I think this forum is great and for someone new, this is a goldmine. 

I never thought standing on a beach watching a line for a bite would be fun and I resisted doing it for years. But I really like it. Nobody here is gong to spoil that.


----------



## quest4fish (Jan 13, 2015)

Awesome! Thanks NASCAR. That's what I needed to hear. I never fish more than 4oz and my rod is the CPS 13' 3-6 oz so hopefully I will be fine.


----------



## AbuMike (Sep 3, 2007)

Yep you got it all figured out....Like I said..Your satisfied now because somebody agreed with you.


----------



## yerbyray (May 18, 2010)

pafiaher said:


> with that being said I have seen all the videos on you tube about the different knots to use when tying a shock leader on. What is the easiest to tie and still is relatively small. Im tying the leader to 14# mono.

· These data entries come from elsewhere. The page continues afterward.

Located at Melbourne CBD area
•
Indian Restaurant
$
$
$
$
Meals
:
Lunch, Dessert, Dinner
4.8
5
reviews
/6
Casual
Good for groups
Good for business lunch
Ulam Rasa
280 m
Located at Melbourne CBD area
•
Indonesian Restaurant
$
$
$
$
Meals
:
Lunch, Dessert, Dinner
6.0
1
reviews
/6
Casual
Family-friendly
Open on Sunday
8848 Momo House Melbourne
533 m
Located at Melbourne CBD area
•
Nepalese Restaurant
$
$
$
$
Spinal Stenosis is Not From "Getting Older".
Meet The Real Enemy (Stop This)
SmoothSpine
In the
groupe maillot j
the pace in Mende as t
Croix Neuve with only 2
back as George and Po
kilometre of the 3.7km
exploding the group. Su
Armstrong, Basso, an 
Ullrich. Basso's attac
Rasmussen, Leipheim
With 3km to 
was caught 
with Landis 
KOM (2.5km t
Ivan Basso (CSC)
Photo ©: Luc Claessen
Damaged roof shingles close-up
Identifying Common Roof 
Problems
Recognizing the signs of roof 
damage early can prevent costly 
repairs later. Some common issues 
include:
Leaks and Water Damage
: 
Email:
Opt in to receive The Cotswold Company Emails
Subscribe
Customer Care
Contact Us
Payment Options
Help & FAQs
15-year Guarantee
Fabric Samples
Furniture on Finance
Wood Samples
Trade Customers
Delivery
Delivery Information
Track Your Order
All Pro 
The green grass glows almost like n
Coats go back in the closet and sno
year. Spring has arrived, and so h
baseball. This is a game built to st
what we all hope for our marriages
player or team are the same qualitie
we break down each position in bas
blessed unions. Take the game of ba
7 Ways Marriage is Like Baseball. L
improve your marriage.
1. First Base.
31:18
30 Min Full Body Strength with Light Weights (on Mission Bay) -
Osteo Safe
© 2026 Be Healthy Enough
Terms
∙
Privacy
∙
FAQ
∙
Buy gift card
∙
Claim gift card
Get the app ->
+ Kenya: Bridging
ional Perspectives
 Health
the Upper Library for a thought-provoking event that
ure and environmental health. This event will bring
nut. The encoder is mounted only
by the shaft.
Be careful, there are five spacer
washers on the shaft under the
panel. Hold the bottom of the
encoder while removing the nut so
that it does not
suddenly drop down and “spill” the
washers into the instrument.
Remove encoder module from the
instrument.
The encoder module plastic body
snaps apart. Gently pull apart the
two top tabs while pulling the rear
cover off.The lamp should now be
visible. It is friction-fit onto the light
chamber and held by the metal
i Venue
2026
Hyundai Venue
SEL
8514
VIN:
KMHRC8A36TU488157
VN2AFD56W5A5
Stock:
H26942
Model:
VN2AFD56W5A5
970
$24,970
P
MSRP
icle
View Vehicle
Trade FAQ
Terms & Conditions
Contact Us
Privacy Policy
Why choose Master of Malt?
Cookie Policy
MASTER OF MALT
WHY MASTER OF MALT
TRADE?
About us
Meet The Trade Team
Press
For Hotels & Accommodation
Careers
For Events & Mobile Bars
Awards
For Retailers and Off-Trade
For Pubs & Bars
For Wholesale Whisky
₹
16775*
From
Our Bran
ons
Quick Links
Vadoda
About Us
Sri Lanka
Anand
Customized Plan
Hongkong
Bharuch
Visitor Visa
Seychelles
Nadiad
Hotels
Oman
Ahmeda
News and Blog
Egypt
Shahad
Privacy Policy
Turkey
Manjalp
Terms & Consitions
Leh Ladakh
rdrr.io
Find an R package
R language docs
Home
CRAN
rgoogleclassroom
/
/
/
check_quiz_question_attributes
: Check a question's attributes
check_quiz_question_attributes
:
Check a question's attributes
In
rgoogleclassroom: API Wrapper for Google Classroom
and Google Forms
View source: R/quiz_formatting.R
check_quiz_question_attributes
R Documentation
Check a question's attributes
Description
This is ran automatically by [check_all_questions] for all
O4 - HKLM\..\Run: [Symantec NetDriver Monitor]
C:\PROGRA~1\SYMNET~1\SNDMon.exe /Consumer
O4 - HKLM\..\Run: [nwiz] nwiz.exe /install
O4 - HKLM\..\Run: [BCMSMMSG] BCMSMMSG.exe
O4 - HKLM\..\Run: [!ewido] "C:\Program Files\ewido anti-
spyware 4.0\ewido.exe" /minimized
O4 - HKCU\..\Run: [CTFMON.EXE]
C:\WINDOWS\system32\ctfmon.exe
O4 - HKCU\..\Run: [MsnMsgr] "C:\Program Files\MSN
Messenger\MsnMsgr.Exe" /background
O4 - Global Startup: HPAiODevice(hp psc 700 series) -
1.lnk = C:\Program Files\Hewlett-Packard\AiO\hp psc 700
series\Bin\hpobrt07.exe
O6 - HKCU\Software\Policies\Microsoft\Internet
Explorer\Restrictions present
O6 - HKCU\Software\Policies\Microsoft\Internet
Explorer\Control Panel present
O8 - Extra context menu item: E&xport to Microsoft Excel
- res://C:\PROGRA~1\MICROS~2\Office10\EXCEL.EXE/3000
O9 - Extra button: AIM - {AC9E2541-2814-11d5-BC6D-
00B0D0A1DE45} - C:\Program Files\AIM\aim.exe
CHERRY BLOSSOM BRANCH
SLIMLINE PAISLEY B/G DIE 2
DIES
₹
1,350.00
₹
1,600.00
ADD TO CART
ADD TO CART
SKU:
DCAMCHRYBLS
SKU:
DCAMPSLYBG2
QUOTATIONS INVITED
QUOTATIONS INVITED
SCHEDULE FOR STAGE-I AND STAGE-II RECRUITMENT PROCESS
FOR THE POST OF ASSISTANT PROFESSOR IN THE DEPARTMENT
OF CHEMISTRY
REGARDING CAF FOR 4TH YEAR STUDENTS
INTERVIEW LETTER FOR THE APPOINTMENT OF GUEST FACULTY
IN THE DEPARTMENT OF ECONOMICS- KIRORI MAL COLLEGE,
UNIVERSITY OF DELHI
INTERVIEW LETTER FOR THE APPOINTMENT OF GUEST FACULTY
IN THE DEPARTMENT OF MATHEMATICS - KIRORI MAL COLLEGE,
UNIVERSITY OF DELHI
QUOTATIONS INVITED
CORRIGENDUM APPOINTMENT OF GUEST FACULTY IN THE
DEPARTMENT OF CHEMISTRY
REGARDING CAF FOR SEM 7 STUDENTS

That is a personal preference and the answers will vary greatly. I would say an Uni to Uni is very popular. I use a nail knot to nail. Another choice is a well tied double surgeon's loop.


----------



## Mastrbaitr (May 7, 2014)

Finally field tested the Alberto for anyone who uses mono or floro leaders. Hands down the easiest, fastest, strongest knot thus far. With practice less than 30 seconds. Braid to braid I agree with nail to nail.


----------



## bronzbck1 (Jun 13, 2007)

Yep braid to the rig is good if you want to catch less fish


----------



## River (Sep 30, 2006)

What Bronzbck said ..... River


----------



## dudeondacouch (Apr 6, 2010)

bronzbck1 said:


> Yep braid to the rig is good if you want to catch less fish


i, too, want to catch fewer fish.

please, tell me more of your no-fish-catching wisdom...


----------



## bronzbck1 (Jun 13, 2007)

You can't fix stupid you get on here about this time every year and show everyone how much you don't know about fishing. If you ever make it to Hatteras my wife will take you to school


----------



## River (Sep 30, 2006)

Bronzbck, myself and several others here on Hatteras have experienced fishing next to good fisherman using Braid or using Braid (I don't use braid) that attaching braid directly to your rig costs you fish ..... attaching a short section of fluoro or mono will put you back on the fish ....... Believe it or not .... River


----------



## dudeondacouch (Apr 6, 2010)

ah, the common hatteran territorial call.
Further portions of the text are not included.